Extracted records START

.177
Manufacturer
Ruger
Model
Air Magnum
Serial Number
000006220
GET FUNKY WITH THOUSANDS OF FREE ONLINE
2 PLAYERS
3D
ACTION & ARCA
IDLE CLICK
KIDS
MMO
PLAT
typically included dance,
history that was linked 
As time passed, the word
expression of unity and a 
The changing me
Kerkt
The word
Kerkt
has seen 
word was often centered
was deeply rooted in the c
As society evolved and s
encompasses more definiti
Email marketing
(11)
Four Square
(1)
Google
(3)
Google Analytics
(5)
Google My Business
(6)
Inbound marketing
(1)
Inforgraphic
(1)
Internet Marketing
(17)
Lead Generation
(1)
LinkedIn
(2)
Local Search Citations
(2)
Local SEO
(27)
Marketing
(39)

Extracted records END

- **Exercise instructions**
Write out, exactly as they appear, the lines from the one containing "Lead Generation" through the last line of the records above, both included, and nothing more.

- **Reply**
Lead Generation
(1)
LinkedIn
(2)
Local Search Citations
(2)
Local SEO
(27)
Marketing
(39)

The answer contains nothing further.